Excerpted from an in-depth review by John Hagel:
“We’ve long known that customers are gaining power in markets around the world as they tap into the twin forces of digital technology and economic liberalization. They are able to access more and more information about products and vendors and to more readily switch from one vendor to another in a world of expanding choice. This has become a truism, so much so that our eyes begin to glaze over when we hear it, yet few of us have thought through the profound implications that this power will have. We’re not just talking about mounting pressure on companies, but also the emergence of what I have called reverse markets.
Most of us think of markets in conventional terms – it is about vendors seeking out customers and persuading them to buy more of their products and services.

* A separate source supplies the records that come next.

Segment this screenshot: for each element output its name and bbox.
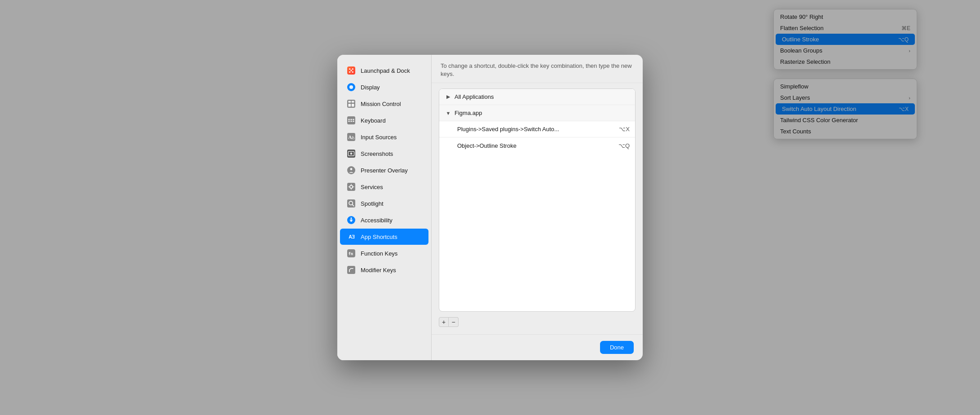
svg-rect-17 [348, 121, 349, 122]
accessibility-icon [346, 215, 356, 225]
sidebar-item-label: Launchpad & Dock [361, 67, 410, 74]
dialog-footer: Done [432, 334, 643, 360]
modifier-icon [346, 265, 356, 275]
dialog-overlay: Launchpad & DockDisplayMission ControlKe… [0, 0, 980, 415]
sidebar-item-label: Accessibility [361, 217, 393, 224]
svg-point-38 [350, 217, 352, 219]
appshortcuts-icon: A [346, 232, 356, 242]
spotlight-icon [346, 199, 356, 208]
shortcut-label: Object->Outline Stroke [457, 142, 618, 149]
sidebar-item-spotlight[interactable]: Spotlight [340, 195, 428, 212]
sidebar-item-keyboard[interactable]: Keyboard [340, 112, 428, 128]
svg-rect-16 [353, 119, 354, 120]
sidebar-item-presenter[interactable]: Presenter Overlay [340, 162, 428, 178]
input-icon: Aあ [346, 132, 356, 142]
svg-rect-10 [352, 101, 354, 102]
chevron-all-apps[interactable]: ▶ [445, 93, 452, 101]
add-shortcut-button[interactable]: + [439, 317, 449, 327]
svg-rect-11 [348, 104, 351, 107]
remove-shortcut-button[interactable]: − [449, 317, 459, 327]
svg-rect-9 [348, 101, 351, 102]
sidebar-item-label: Mission Control [361, 101, 401, 107]
sidebar-item-label: Modifier Keys [361, 267, 396, 274]
sidebar-item-label: Screenshots [361, 150, 393, 157]
svg-rect-14 [348, 119, 349, 120]
sidebar: Launchpad & DockDisplayMission ControlKe… [337, 55, 432, 360]
sidebar-item-label: Function Keys [361, 250, 397, 257]
svg-rect-15 [350, 119, 352, 120]
svg-rect-12 [352, 104, 354, 107]
sidebar-item-display[interactable]: Display [340, 79, 428, 95]
presenter-icon [346, 165, 356, 175]
sidebar-item-modifier-keys[interactable]: Modifier Keys [340, 262, 428, 278]
main-content: To change a shortcut, double-click the k… [432, 55, 643, 360]
sidebar-item-label: Spotlight [361, 200, 384, 207]
function-icon: fn [346, 248, 356, 258]
display-icon [346, 82, 356, 92]
sidebar-item-function-keys[interactable]: fnFunction Keys [340, 245, 428, 261]
svg-point-27 [350, 168, 353, 170]
svg-rect-18 [350, 121, 352, 122]
hint-text: To change a shortcut, double-click the k… [441, 62, 632, 77]
sidebar-item-label: Input Sources [361, 134, 397, 141]
chevron-figma[interactable]: ▼ [445, 110, 452, 117]
mission-icon [346, 99, 356, 109]
section-header-all-apps[interactable]: ▶All Applications [439, 89, 635, 105]
sidebar-item-screenshots[interactable]: Screenshots [340, 146, 428, 162]
sidebar-item-launchpad[interactable]: Launchpad & Dock [340, 62, 428, 79]
shortcuts-table: ▶All Applications▼Figma.appPlugins->Save… [439, 88, 636, 312]
svg-point-4 [352, 71, 353, 73]
svg-point-25 [350, 153, 353, 155]
svg-rect-13 [347, 116, 355, 124]
content-hint: To change a shortcut, double-click the k… [432, 55, 643, 83]
svg-text:fn: fn [348, 252, 353, 256]
services-icon [346, 182, 356, 192]
sidebar-item-label: App Shortcuts [361, 234, 397, 240]
keyboard-icon [346, 115, 356, 125]
sidebar-item-label: Presenter Overlay [361, 167, 408, 174]
sidebar-item-app-shortcuts[interactable]: AApp Shortcuts [340, 229, 428, 245]
sidebar-item-input-sources[interactable]: AあInput Sources [340, 129, 428, 145]
svg-text:あ: あ [351, 136, 355, 140]
svg-text:A: A [349, 234, 352, 239]
sidebar-item-accessibility[interactable]: Accessibility [340, 212, 428, 228]
section-label: Figma.app [455, 110, 630, 116]
svg-point-3 [349, 71, 350, 73]
shortcut-row[interactable]: Plugins->Saved plugins->Switch Auto...⌥X [439, 121, 635, 137]
done-button[interactable]: Done [600, 341, 634, 354]
svg-rect-48 [347, 266, 355, 274]
sidebar-item-services[interactable]: Services [340, 179, 428, 195]
sidebar-item-label: Keyboard [361, 117, 386, 124]
sidebar-item-label: Services [361, 184, 383, 190]
shortcut-row[interactable]: Object->Outline Stroke⌥Q [439, 137, 635, 154]
section-header-figma[interactable]: ▼Figma.app [439, 105, 635, 121]
svg-point-2 [352, 68, 353, 70]
svg-point-7 [349, 85, 353, 89]
svg-rect-19 [353, 121, 354, 122]
sidebar-item-mission[interactable]: Mission Control [340, 96, 428, 112]
shortcut-label: Plugins->Saved plugins->Switch Auto... [457, 126, 619, 132]
launchpad-icon [346, 66, 356, 75]
sidebar-item-label: Display [361, 84, 380, 91]
svg-point-1 [349, 68, 350, 70]
svg-point-5 [350, 70, 352, 71]
keyboard-shortcuts-dialog: Launchpad & DockDisplayMission ControlKe… [337, 55, 643, 360]
screenshots-icon [346, 149, 356, 159]
shortcut-keys: ⌥Q [618, 142, 630, 149]
shortcut-keys: ⌥X [619, 126, 630, 132]
table-controls: + − [439, 317, 636, 327]
section-label: All Applications [455, 93, 630, 100]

A reverse market flips this dynamic – it’s about customers seeking out the most relevant vendors and extracting more and more value at lower and lower cost. It’s a fundamentally different mindset. It turns much of what we know about business on its head. Framing it in these terms can create a zero sum view – either vendors win or customers win. As Doc persuasively argues, though, a customer driven market actually generates significant growth in demand that will serve both vendors and customers well.
Doc lays out the basic premise of the book as follows:
- “. . . rather than guessing what might get the attention of consumers – or what might “drive” them like cattle – vendors will respond to actual intentions of customers. Once customers’ expressions of intent become abundant and clear, the range of economic interplay between supply and demand will widen, and its sum will increase. The result we will call the Intention Economy.”